Тетка перегнулась через стол, подсунула поближе к нам с Царем сковородку и сказала сухим и низким голосом:
- Господи, да отчего ж вы не едите? Чего это с вами?
Момич даже не взглянул на нее, а Царь оттолкнул сковородку и крикнул, хмелея и готовясь, видно, к чему-то плохому для всех нас:
- Убери к чертям и не егози! Раскудахталась тут!
У Момича медленно взломались и взъерошились брови. Они не опали, пока он наливал и пил водку - одним глотком всю чашку, как холодник в жнитву, и, когда он обернулся к Царю и с угрозой спросил: "Ландрины, стало быть?" - я встал у него между колен. Момич посунулся назад, взял меня под мышки и понес в сторону от себя, как непорожний кувшин. На весу я и придумал ему тогда свою роковую брехню:
- Дядь Мось! Там возле гати Голуб Данилу Губанова убил!
Момич поставил меня на пол и даже оттолкнул, но я опять втиснулся промеж колен его.
- Саблей убил! Слышь, дядь Мось!
Я не говорил, а кричал. Момич мутно, вскользь, взглянул на меня и спросил трудно, как из-под ноши:
- Кто убил? Кого?
- Голуб! Данилу!
- Какой такой Голуб? Чьего Данилу?
В хате наступила тишина, и мне стало страшно, потому что я сам поверил в то, что сказал.
- Какой, говорю, Голуб? - повысил голос Момич, глядя на меня не с добром.
- Что на попа верезжал! - сказал я.
- Ну?
- Данилу из Чикмаревки, что Арсениным родней доводится...
Я будто мчался под обрыв на салазках, когда в груди колюче шевелится страх предчувствия неминуемого падения, перемешанный с отрадой продолжающегося полета и упованием на его скорый конец. Перед ним всегда успеваешь подумать - больно будет или нет и останутся ли целы салазки. Это кончается сразу, как только ты очутишься в голубых потемках сугроба, где тобой овладевает одно-единственное победное чувство - скатился! Все это я испытал и в тот раз. Момич наконец уразумел, о чем я кричал ему, и, неведомо кому, сокрушенно сказал:
- Ну вот. Дай черту волос, а он и за всю голову...
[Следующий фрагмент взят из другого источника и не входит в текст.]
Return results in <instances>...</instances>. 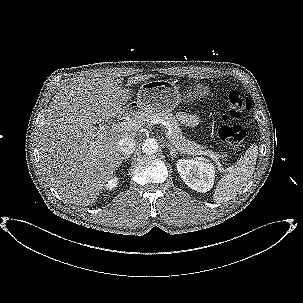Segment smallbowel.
<instances>
[{"instance_id": "obj_1", "label": "small bowel", "mask_w": 303, "mask_h": 303, "mask_svg": "<svg viewBox=\"0 0 303 303\" xmlns=\"http://www.w3.org/2000/svg\"><path fill=\"white\" fill-rule=\"evenodd\" d=\"M177 118H178V121L186 127H192V126L196 125V123H197L196 116H194L192 114H188L186 112L178 113Z\"/></svg>"}]
</instances>
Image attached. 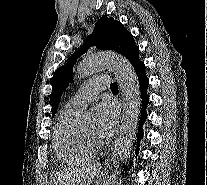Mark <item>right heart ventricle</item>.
<instances>
[{
	"label": "right heart ventricle",
	"instance_id": "obj_1",
	"mask_svg": "<svg viewBox=\"0 0 207 185\" xmlns=\"http://www.w3.org/2000/svg\"><path fill=\"white\" fill-rule=\"evenodd\" d=\"M74 111L65 109L59 116L54 130V146L60 159L70 165L92 161L95 150L75 125Z\"/></svg>",
	"mask_w": 207,
	"mask_h": 185
}]
</instances>
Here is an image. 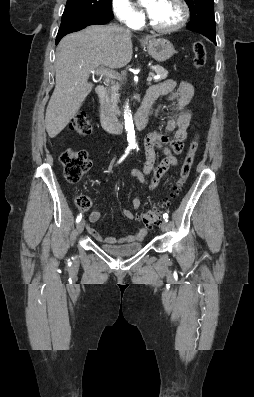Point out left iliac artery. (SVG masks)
I'll list each match as a JSON object with an SVG mask.
<instances>
[{
	"label": "left iliac artery",
	"mask_w": 254,
	"mask_h": 397,
	"mask_svg": "<svg viewBox=\"0 0 254 397\" xmlns=\"http://www.w3.org/2000/svg\"><path fill=\"white\" fill-rule=\"evenodd\" d=\"M163 218H164V220L167 222V221H168V214H167V213H164V214H163Z\"/></svg>",
	"instance_id": "obj_1"
}]
</instances>
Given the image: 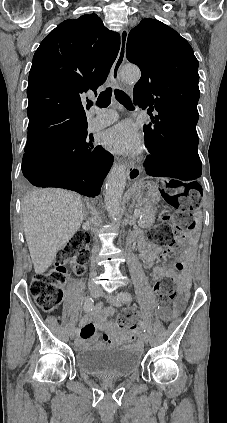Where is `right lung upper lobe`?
Returning a JSON list of instances; mask_svg holds the SVG:
<instances>
[{"label": "right lung upper lobe", "instance_id": "1", "mask_svg": "<svg viewBox=\"0 0 227 423\" xmlns=\"http://www.w3.org/2000/svg\"><path fill=\"white\" fill-rule=\"evenodd\" d=\"M120 49L119 34L95 14L60 23L36 50L29 73L28 139L25 152L87 126L82 101L97 95ZM55 112L38 115L40 108Z\"/></svg>", "mask_w": 227, "mask_h": 423}]
</instances>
Он встал и пошел к дверям, а следом за ним кинулась тетка, подхватив тулуп на руки. Царь подождал немного и, покосясь на дверь, каким-то хватко-вороватым рывком сцапал бутылку. Если б он не обрадовался и не засмеялся, я, может, на несколько дней сохранил бы сознание предотвра-щенного, как мне казалось, большого несчастья в нашей хате, праведно замененного мной тем, выдуманным, но Царь захихикал, и, в недетском взрыве обиды и ярости к нему за свою неоплат-ную брехню, я по-момичевски угрожающе сказал:
- Не замай!
Он встряхнул бутылку и плеснул мне в лицо рьяно холодной водкой...
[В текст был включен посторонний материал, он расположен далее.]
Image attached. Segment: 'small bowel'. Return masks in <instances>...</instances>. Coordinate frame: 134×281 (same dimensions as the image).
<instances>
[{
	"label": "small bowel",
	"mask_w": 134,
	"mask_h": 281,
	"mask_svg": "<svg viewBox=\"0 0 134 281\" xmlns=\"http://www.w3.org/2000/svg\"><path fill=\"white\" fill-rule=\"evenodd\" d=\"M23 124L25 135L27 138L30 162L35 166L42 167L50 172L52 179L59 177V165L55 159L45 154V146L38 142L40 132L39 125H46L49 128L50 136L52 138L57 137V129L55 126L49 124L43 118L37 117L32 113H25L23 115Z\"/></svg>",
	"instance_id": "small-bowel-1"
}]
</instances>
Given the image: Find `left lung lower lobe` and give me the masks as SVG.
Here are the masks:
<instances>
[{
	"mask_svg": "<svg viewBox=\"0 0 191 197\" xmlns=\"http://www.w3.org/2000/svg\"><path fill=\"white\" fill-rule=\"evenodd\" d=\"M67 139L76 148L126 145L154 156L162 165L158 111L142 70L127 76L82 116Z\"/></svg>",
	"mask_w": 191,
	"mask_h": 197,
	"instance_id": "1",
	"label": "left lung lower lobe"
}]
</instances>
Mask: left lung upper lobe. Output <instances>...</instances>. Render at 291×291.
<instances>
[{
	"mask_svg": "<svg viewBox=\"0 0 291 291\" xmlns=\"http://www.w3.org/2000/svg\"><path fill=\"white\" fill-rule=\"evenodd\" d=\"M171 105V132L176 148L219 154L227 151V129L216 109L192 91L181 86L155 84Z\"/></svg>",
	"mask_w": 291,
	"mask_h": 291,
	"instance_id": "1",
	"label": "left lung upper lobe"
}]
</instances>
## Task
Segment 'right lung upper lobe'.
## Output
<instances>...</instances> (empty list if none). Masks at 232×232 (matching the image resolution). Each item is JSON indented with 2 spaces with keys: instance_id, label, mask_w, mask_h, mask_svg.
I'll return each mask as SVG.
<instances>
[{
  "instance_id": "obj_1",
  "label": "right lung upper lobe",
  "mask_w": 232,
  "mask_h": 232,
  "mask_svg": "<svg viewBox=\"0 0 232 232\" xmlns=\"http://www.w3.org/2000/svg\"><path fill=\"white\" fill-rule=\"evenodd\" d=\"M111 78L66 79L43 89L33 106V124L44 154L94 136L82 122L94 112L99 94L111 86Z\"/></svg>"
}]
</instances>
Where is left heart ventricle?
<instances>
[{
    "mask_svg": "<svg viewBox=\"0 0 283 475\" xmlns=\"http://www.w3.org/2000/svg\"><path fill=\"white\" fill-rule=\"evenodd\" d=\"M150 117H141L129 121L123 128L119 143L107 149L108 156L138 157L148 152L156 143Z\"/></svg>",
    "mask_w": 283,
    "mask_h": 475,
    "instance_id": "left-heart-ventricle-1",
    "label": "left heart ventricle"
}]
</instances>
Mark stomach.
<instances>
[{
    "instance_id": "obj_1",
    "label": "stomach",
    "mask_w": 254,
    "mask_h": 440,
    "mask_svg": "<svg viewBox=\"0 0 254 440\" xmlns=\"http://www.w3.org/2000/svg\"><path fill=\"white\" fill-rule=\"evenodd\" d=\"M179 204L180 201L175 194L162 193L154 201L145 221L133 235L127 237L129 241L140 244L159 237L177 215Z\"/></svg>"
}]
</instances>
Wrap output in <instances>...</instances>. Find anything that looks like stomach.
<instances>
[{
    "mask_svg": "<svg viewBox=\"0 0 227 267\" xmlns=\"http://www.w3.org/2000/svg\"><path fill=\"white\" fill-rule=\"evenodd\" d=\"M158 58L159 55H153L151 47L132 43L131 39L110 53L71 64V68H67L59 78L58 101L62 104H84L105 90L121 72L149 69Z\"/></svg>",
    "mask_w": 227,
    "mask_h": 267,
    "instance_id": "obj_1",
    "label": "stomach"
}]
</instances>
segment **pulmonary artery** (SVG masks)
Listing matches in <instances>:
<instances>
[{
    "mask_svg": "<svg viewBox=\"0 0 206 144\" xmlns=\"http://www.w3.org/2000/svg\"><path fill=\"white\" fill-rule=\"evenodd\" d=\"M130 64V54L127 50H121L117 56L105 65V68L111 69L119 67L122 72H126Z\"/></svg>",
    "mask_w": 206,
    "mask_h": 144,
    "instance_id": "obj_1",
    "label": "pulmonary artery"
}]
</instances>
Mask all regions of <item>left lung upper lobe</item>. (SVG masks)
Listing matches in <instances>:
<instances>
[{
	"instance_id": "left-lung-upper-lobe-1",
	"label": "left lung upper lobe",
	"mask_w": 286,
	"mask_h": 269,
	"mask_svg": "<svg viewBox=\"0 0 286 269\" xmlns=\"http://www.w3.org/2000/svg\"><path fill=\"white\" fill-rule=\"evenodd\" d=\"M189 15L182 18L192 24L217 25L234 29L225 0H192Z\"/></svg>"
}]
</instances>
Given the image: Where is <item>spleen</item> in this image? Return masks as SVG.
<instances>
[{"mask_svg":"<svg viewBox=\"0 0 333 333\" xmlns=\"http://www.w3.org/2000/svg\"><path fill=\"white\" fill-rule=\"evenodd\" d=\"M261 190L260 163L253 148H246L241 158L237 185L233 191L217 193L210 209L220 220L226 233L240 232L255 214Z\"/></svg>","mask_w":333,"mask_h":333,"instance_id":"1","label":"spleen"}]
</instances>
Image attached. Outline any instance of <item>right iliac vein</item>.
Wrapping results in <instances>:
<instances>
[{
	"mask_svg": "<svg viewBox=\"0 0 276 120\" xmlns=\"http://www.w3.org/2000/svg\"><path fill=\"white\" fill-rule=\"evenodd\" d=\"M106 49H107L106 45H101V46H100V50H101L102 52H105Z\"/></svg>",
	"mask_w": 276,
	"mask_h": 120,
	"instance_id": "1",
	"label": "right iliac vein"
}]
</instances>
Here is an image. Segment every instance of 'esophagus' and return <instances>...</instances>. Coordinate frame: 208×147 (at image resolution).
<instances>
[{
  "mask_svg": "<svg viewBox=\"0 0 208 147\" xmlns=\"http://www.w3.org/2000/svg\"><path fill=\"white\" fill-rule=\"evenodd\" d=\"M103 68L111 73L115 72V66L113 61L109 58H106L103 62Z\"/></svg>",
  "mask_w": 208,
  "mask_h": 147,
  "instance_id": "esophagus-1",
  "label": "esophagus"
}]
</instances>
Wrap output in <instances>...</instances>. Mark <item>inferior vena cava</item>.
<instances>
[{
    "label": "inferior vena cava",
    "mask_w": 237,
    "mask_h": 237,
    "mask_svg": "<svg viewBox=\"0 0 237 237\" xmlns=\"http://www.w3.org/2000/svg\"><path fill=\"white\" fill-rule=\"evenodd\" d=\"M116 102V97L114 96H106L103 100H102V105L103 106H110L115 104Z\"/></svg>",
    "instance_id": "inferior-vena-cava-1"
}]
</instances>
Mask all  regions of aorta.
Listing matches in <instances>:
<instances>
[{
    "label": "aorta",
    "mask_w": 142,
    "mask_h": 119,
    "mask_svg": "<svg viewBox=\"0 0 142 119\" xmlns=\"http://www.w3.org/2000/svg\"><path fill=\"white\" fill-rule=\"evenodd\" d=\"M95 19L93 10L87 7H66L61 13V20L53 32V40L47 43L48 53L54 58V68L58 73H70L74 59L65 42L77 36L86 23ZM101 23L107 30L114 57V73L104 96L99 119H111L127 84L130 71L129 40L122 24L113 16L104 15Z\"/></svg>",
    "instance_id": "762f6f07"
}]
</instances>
Тетку с Момичем я догнал под бугром. Они торопились к гати - тетка шла по тропе, а Момич сбоку, по колени в снегу. О том, что к гати незачем ходить, я сообщил им в спины шагов за двадцать. Момич выбрался на тропу и шагнул было ко мне, но его тут же окликнула тетка. Она что-то сказала ему и засмеялась. Момич оглянулся, примирительно махнул мне рукавицей: иди, мол, домой - и слез с тропы опять в снег. Они пошли не спеша, шаг в шаг,наверно, в кооперацию сманились за чем-нибудь...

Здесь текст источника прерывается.